I keep looking for things like this. I saw this short cartoon in the 1960s. I might have seen it again in the 1970s, but I’m not sure. I can recall it very clearly, and have wanted to see i again for ages. It wasn’t there when I looked on YouTube previously, or anywhere else on the web, for that matter. It may be that you can get it from Pyramid, as one poster clasims, but it’s nontrivial and expensive, IIRC.
I recall seeing it around 1970, too. But the only thing I remembered was the monks chanting. I don’t remember if I got the “zero” joke or not. Thanks for pointing it out.
Maybe you’d be interested in 2 of the “Mathematical Peepshow” Eames cartoons.
I watched them every time I visited IBM’s Mathematica exhibit in the Museum of Science and Industry. That was a great exhibit. I was very disappointed when they replaced it with a relatively dull IBM PC exhibit. According to Wikipedia it can now be seen at the New York Hall of Science and the Museum of Science, Boston.
Thanks – I’ve never seen the Eratosthenes one at the Boston MOS Mathematica, although I’ve seen the chessboard one. I’ve also seen a cartoon adaptation of Abbott’s Flatland there, too (although it had atrocious sound). Sorry to hear the one in Chicago’s gone.

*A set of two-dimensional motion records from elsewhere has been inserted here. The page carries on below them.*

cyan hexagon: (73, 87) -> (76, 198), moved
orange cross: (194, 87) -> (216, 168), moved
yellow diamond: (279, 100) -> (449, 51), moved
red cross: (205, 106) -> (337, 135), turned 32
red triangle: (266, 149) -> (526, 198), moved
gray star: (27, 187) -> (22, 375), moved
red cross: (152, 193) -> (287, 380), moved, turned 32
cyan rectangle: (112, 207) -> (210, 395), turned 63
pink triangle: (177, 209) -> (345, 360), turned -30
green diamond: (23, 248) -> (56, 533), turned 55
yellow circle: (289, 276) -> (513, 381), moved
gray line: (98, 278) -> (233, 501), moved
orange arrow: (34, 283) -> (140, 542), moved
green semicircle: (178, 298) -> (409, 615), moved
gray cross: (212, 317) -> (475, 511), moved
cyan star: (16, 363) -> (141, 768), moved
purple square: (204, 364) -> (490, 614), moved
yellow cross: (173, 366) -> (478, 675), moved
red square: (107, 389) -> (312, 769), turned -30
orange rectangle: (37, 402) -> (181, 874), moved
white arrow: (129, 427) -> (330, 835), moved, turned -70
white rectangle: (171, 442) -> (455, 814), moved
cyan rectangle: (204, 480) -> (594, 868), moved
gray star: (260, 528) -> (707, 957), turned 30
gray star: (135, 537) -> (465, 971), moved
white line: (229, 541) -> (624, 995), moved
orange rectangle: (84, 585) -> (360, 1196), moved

Didn’t they have one at the Museum of Science in LA? Or did they have it once, and now it’s gone?
Thanks, rowrbazzle, but that article says something that’s incorrect:
The Mathematica exhibit at the Boston MOS can’t have come from Chicago – it was there in the mid-1970s, when I attended MIT and frequently visited. I’ve seen the one at the Chicago Museum, too, and recognized it from the MOS.

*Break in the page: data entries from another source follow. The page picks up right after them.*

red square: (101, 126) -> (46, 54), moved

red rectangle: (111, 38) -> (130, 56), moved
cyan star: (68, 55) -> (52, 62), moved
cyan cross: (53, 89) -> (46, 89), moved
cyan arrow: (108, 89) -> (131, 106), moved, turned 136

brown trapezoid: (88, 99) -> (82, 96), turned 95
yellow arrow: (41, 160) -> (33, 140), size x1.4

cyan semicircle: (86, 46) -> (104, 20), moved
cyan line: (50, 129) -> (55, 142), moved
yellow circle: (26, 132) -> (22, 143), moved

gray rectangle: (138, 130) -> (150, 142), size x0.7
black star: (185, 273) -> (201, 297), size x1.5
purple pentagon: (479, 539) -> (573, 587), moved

A have a copy of the Mathematica Timeline poster that I got at the Chicago Museum. There;s still one up on the wall opposite the MIT Undergraduate Mathematics office, where I first saw it.
CalMeacham: your thread inspired me to search around online for a cartoon short that my high school marine biology teacher once played for the class. It’s really not particularly educational, nor science-related except in the most superficial sense; but I’ve never forgotten it, and I’ve always wanted to watch it again. Thanks for the idea.